### Directions
All lines from the one holding "visas tiesības aizsargātas" down to the last line of the entries are to be reproduced exactly, with no other lines.

(Records contained in a dataset)

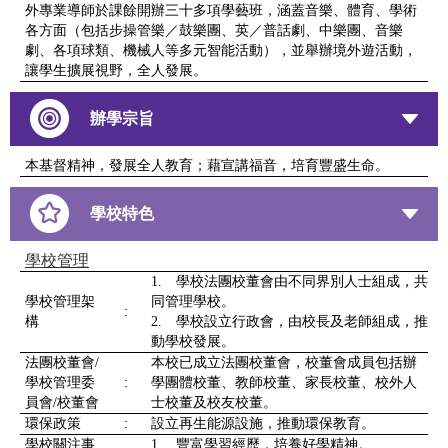
外專業導師於課餘開辦三十多項學藝班，涵蓋音樂、體育、學術
各方面（包括步操管樂／鼓樂團、英／普話劇、中樂團、音樂
劇、各項球類、機械人等多元智能活動），並舉辦境外遊活動，
讓學生擴展視野，全人發展。
辦學宗旨
本基督精神，發展全人教育；藉宣講福音，培育豐盛生命。
學校特色
學校管理
1. 學校法團校董會由不同界別人士組成，共
學校管理架
同管理學校。
:
構
2. 學校設立行政會，由校長及老師組成，推
動學校發展。
法團校董會/
本校已成立法團校董會，校董會成員包括辦
學校管理委
:
學團體校董、教師校董、家長校董、校外人
員會/校董會
士校董及校友校董。
環保政策
:
設立再生能源設施，推動環保教育。
學校關注事
1. 豐富學習經歷，培養好學精神。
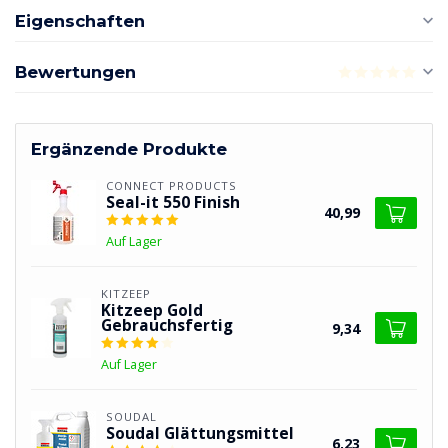
Eigenschaften
Bewertungen
Ergänzende Produkte
CONNECT PRODUCTS
Seal-it 550 Finish
40,99
Auf Lager
KITZEEP
Kitzeep Gold
Gebrauchsfertig
9,34
Auf Lager
SOUDAL
Soudal Glättungsmittel
6,23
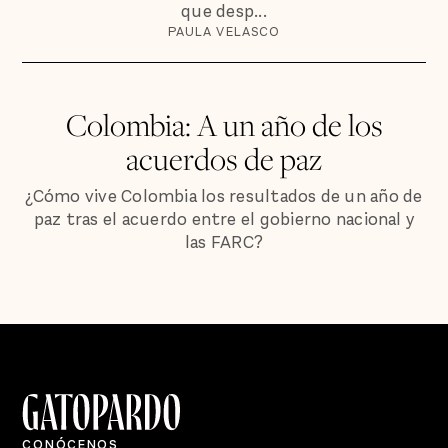
que desp...
PAULA VELASCO
Colombia: A un año de los
acuerdos de paz
¿Cómo vive Colombia los resultados de un año de
paz tras el acuerdo entre el gobierno nacional y
las FARC?
CONÓCENOS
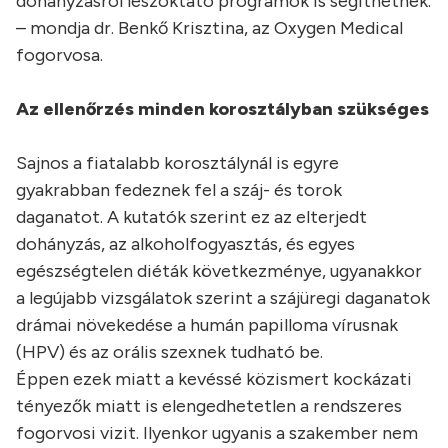
dohányzásról leszoktató programok is segíthetnek.
– mondja dr. Benkő Krisztina, az Oxygen Medical
fogorvosa.
Az ellenőrzés minden korosztályban szükséges
Sajnos a fiatalabb korosztálynál is egyre
gyakrabban fedeznek fel a száj- és torok
daganatot. A kutatók szerint ez az elterjedt
dohányzás, az alkoholfogyasztás, és egyes
egészségtelen diéták következménye, ugyanakkor
a legújabb vizsgálatok szerint a szájüregi daganatok
drámai növekedése a humán papilloma vírusnak
(HPV) és az orális szexnek tudható be.
Éppen ezek miatt a kevéssé közismert kockázati
tényezők miatt is elengedhetetlen a rendszeres
fogorvosi vizit. Ilyenkor ugyanis a szakember nem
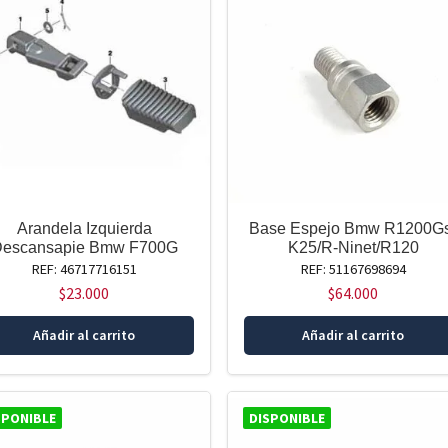
Arandela Izquierda
Base Espejo Bmw R1200G
escansapie Bmw F700G
K25/R-Ninet/R120
REF: 46717716151
REF: 51167698694
$
23.000
$
64.000
Añadir al carrito
Añadir al carrito
SPONIBLE
DISPONIBLE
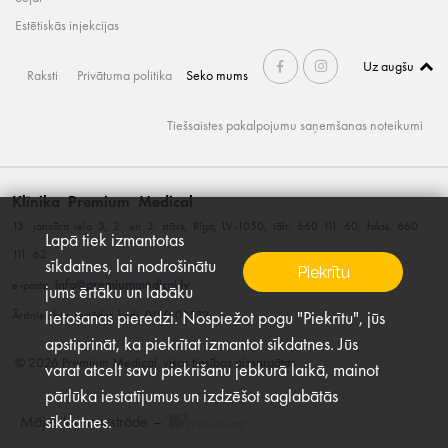
Estētiskās injekcijas
Uz augšu
Raksti
Privātuma politika
Seko mums
Tiešsaistes pakalpojumu saņemšanas noteikumi
Klīnika Premium Medical
13. janvāra iela 3, 2. un 3. stāvs, Rīga, LV-1050, tālr. 660 111 60; fakss. 660
Lapā tiek izmantotas
111 62
sīkdatnes, lai nodrošinātu
Piekrītu
info@premiummedical.lv
e-pasts:
jums ērtāku un labāku
lietošanas pieredzi. Nospiežot pogu "Piekrītu", jūs
Ārstniecības iestādes kods 0100-00532
apstiprināt, ka piekrītat izmantot sīkdatnes. Jūs
© 2026 Premium Medical, visas tiesības aizsargātas
varat atcelt savu piekrišanu jebkurā laikā, mainot
pārlūka iestatījumus un izdzēšot saglabātās
sīkdatnes.
Mājas lapas izstrāde
–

### Solution to this problem
© 2026 Premium Medical, visas tiesības aizsargātas
varat atcelt savu piekrišanu jebkurā laikā, mainot
pārlūka iestatījumus un izdzēšot saglabātās
sīkdatnes.
Mājas lapas izstrāde
–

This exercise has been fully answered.